Sam Kenney's Experience
Like many American volunteers,
I arrived in Senegal an idealist. I had studied French colonization of West Africa
and had volunteered with immigrant education in my community. I wanted to expand
on this experience, to widen my understanding of the Senegalese society that had
been previously confined to the writings of Senghor and Diouf. I wanted to
practice and improve my French. Above all I hoped to make a positive difference.
I believe I achieved all these goals; I’m proud of the work I did. I’m thankful
for the daily lessons in French and Wolof. I’m incredibly impressed by the staff
at Maison de la Gare, who work tirelessly to improve the lives of the talibé
children. What is harder for me to convey is how, over the course of eleven weeks,
Saint Louis, Senegal, became my home.
My daily routine consisted of waking up, eating a small breakfast with my host
family and walking to work. Now that the summer is at its end, it seems like
every event, routine, and interaction augmented my understanding of Senegal. My
walk to work was no exception. Adults and children ran up to shake the foreigner’s
hand, learn his name, and wave. Soon the whole neighborhood knew my name, and
instead of yelling “Toubab!” (the Wolof word for a white person), they would yell,
“Samba!” with a grin and a thumbs up (one of my greatest joys of the whole summer
was clawing my way to conversational competency in Wolof).
At work I would be greeted by all the staff, who went out of their way to make me
feel welcome. Because the first month of my stay corresponded almost exactly with
Ramadan, I usually stayed the whole day at the center and broke my fast with the
older talibés and staff in the evening. We fed the small talibé children first —
those who would go hungry without the bread — but when it came time for us to eat,
everyone would offer me the best piece and the first cup of ataya (tea). Though I
did my best to be polite and considerate — telling them to eat, that I could wait —
my co-workers were insistent. As one friend explained it to me, “They’re not doing
it (being hospitable) because you’re white, but because you’re a visitor in Senegal,
our home. We want to show you the best of our home.”
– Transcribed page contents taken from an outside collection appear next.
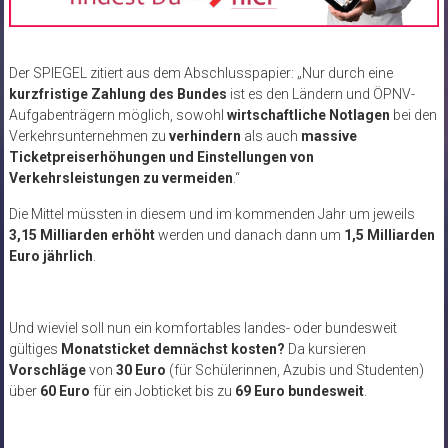
Der SPIEGEL zitiert aus dem Abschlusspapier: „Nur durch eine
kurzfristige Zahlung des Bundes
ist es den Ländern und ÖPNV-
Aufgabenträgern möglich, sowohl
wirtschaftliche Notlagen
bei den
Verkehrsunternehmen zu
verhindern
als auch
massive
Ticketpreiserhöhungen und Einstellungen von
Verkehrsleistungen zu vermeiden
.“
Die Mittel müssten in diesem und im kommenden Jahr um jeweils
3,15 Milliarden erhöht
werden und danach dann um
1,5 Milliarden
Euro jährlich
.
Und wieviel soll nun ein komfortables landes- oder bundesweit
gültiges
Monatsticket demnächst kosten?
Da kursieren
Vorschläge
von
30 Euro
(für Schülerinnen, Azubis und Studenten)
über
60 Euro
für ein Jobticket bis zu
69 Euro bundesweit
.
During Ramadan and the month after, my day generally started by working in the
office with Noël. We would use an Excel spreadsheet to record the attendance at
the center and, with over 3,000 names in the database, the logistics became fairly
arduous and complex. It was during these mornings that I became accustomed
to the flow of spoken Wolof and learned the essentials for basic conversation.
In the afternoon and evening I would spend time with Abdou, leading group games or
songs for the younger talibés. Nearly all of the games served some sort of purpose. We
sang in Pular, Wolof, French and English about brushing teeth and showering.
Through games like tug of war, the talibés began to understand the value of
rules and organization. It was during the games more than anywhere else that I
could see the effects of street rule on the children. In an effort to see each
talibé as a human being with a unique story, sometimes it was easy to forget that
they grow up without parents or mentors, and that they are uneducated in the most
basic social principles. It saddened me, but it also angered me. It felt like we
were fighting a losing battle, and I felt awkward in the role of a disciplinarian.
One of the hardest parts of my existence in Senegal was that I could never forget
my role as a white person, and sometimes that reality made my job difficult.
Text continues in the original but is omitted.